Hello guys (Ken, DJ and Pierre),

Thanks to have bring your "pint of brain juice".

On 08/26/2019 01:50 AM, Pierre Labastie via blfs-dev wrote:
On 25/08/2019 21:49, Jean-Marc Pigeon via blfs-dev wrote:
Hello guys (and girls).

I need your wisdom... Let's share a pint of brain juice.
Here's the drill.

context:
- LFS-9.0rc (linux 5.2.8, glibc-2.30, gcc-9.2.0)
- I am able to build libreoffice-6.3.0.4 with all
   bells and whistles
(lets assume I didn't really goofed with the book directives).

I am using zypper + rpm as my own packages management toolkit
and rpm say:

Error: Failed dependencies:
     rtld(GNU_HASH) is needed by libreoffice-6.3.0.4-1.53.249.ok_9.0.x86_64


rtld is the run time linker of glibc (the loader of .so libraries). It is
certainly installed on your system, otherwise nothing could run (unless you
have built everything statically). So, for some reason, it seems that glibc,
or part of glibc, is not known to rpm (I do not know much about rpm) on your
system. But in that case, it is amazing that you haven't seen that before.
Could it be that you have taken an rpm spec file from some distro, and that
you have omitted to remove some dep when editing it?

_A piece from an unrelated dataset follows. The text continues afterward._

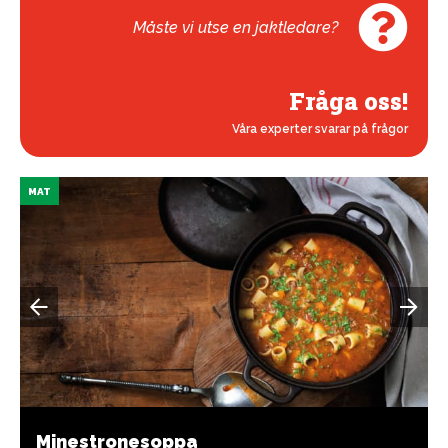
Måste vi utse en jaktledare?
Fråga oss!
Våra experter svarar på frågor
MAT
Minestronesoppa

About the drill, keep in mind,
- the all smash (the >800 packages, glibc included) are
  recompiled every time.
  this means discrepancies between glibc and compiled binaries
  seems to me hardly plausible.
- The book directives are used within the "specs file" (build and
  install sequences), trying my best not to diverge from book directives
  (using book patches, configure paramaters, etc.) Please see the
  rpm specs file as MY shell/tool to build LFS+BLFS again and again.
- In the building sequences the only package with this rtld report
  is libreoffice.
- libreoffice (as fare I can say) components, once installed, are
  nicely working.
- I am not building statically and not using libtools.

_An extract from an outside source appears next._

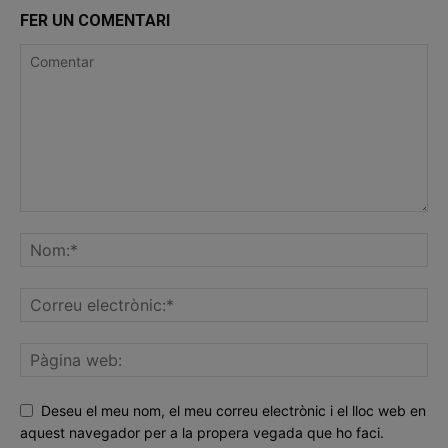
FER UN COMENTARI
Deseu el meu nom, el meu correu electrònic i el lloc web en
aquest navegador per a la propera vegada que ho faci.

- May be I was not specific enough in my original email, RTLD detection
  show up in the RPM last building phase (the summary phase, saying,
  here is the list of libraries needed when you will install packages)
  and (obviously) it become a problem when RPM is used to install
  the libroffice package


Ken is proposing the problem is RPM itself, in such case, as libreoffice
is a rather an heavy package, the build is, may be, going over a limit
of some kind.
I am building the BLFS book within a 30 Gig tmpfs partition
(to have speed), may be I am short about something. I have the feeling
that going over a threshold of some kind will make RPM to crash/give up
in more brutal way. However I'll try my best to prove Ken proposal.


My worry (Hoping to be paranoiac) and this concern the book:

- When rpm is assembling all files (binaries, scripts, conf,
  scripts) to do packaging, it scan all added files tracking
  what is needed (ex: python, shell (zsh,...),  shared libraries, etc.)
  and report it in the summary.
  This means RPM is detecting something "unexpected".

- Libreoffice Book directives are such, that 77 components are
  added/downloaded within external/tarballs directory, this
  between the configure phase and the build phase.
  (please could you confirm this fact from your side).
  We (the book) have no real control/say about those components
  (version, contents, function).

- It can not be excluded, there a real binary (trojan, virus,...)
  included within the downloaded files. And this binary show
  up on RPM scanning phase. Obviously libreoffice, in such case,
  is fully functional.

- That why, I am trying to track down the origin of the RTLD,
   because if we have an embedded binary "expecting" a
   usual/common/old glibc to be fully operational, then
   RPM would have this behaviour.

 - Please correct me if wrong, but current book directives
   have no provision to detect such situation.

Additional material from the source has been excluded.